Dal 9 al 13 settembre 2026, la città ospiterà cinque giorni di concerti, spettacoli diffusi, workshop, jam session e iniziative dedicate ai giovani musicisti, trasformando piazze, locali e luoghi simbolo della città in un grande palcoscenico a cielo aperto.
Promosso da Officine della Cultura con il sostegno del Comune di Montecatini Terme, il festival conferma la propria vocazione: proporre un jazz di qualità, aperto e coinvolgente, capace di dialogare con il grande pubblico e, allo stesso tempo, di valorizzare il territorio attraverso la cultura.

Il cartellone 2026 riunisce alcuni dei protagonisti più autorevoli del panorama jazz italiano.
Ad inaugurare il festival sarà GeGè Telesforo con il nuovo progetto Jazz Radio, uno spettacolo originale che fonde concerto e racconto, seguiranno la Splanky Big Band, il raffinato Danilo Rea Trio, il quartetto di Stefano Di Battista con l’omaggio a Ennio Morricone Morricone Stories e, in chiusura, il virtuosismo del Federico Malaman Trio.
Accanto ai concerti serali, il programma proporrà street band, marching band, jam session notturne e momenti di incontro tra artisti e pubblico, contribuendo ad animare il centro cittadino, a anche la parte di Montecatini alta, ben oltre il termine degli spettacoli principali.

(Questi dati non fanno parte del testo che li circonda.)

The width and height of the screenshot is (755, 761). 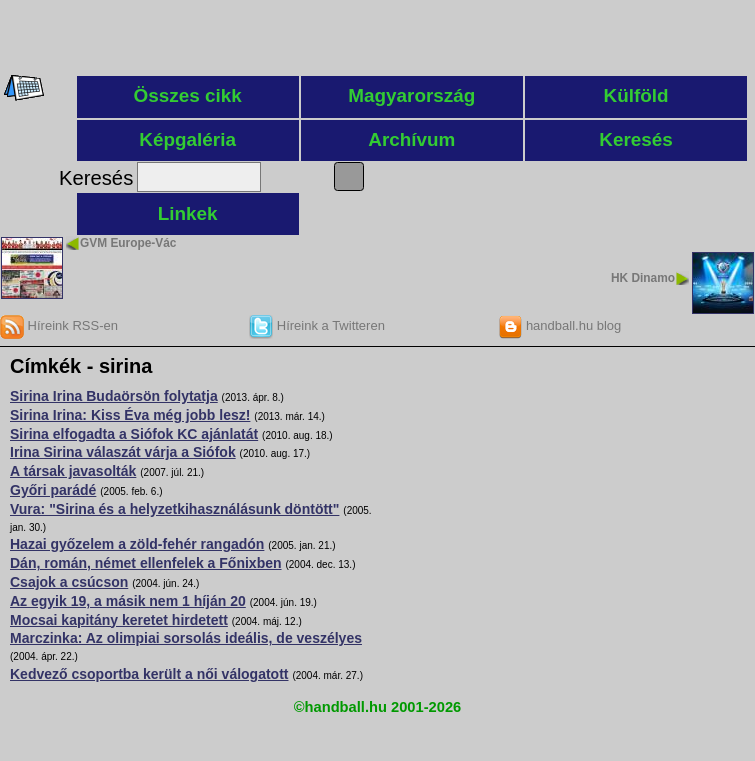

Una delle novità più significative riguarda il rafforzamento della dimensione formativa del festival. Il Montecatini Jazz Workshop cresce e si rinnova con un nuovo format concentrato nel fine settimana. Una squadra di sei giovani docenti già affermati sulla scena nazionale e un percorso che affianca musica d’insieme, improvvisazione, perfezionamento tecnico e incontri con i grandi artisti ospiti.
Un investimento concreto sui giovani e sul futuro della musica, che farà di Montecatini un luogo di studio, confronto e crescita per musicisti provenienti da tutta Italia.
Il festival consolida inoltre il proprio legame con la città grazie al coinvolgimento delle realtà culturali, delle attività commerciali, delle strutture ricettive e dei pubblici esercizi, con l’obiettivo di creare un evento capace di produrre valore non solo artistico ma anche turistico ed economico.